(Beginning of DATA SUPPLIED)
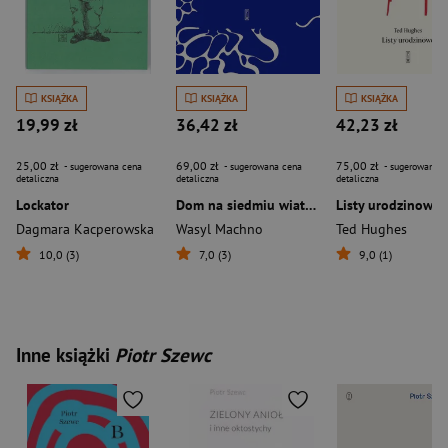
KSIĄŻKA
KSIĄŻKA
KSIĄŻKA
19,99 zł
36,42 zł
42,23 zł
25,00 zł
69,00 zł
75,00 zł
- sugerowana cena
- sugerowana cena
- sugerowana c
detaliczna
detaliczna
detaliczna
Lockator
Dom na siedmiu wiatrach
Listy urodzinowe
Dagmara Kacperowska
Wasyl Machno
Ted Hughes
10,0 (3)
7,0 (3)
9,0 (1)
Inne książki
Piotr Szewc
(End of DATA SUPPLIED)
(Beginning of DATA SUPPLIED)
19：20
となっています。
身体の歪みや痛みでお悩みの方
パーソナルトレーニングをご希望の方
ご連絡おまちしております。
(End of DATA SUPPLIED)
**EXERCISE:** Within the material above, the line with "Wasyl Machno" opens the range and the line with "Piotr Szewc" closes it; reproduce that range word for word.

**ANSWER TO THIS PROBLEM:**
Wasyl Machno
Ted Hughes
10,0 (3)
7,0 (3)
9,0 (1)
Inne książki
Piotr Szewc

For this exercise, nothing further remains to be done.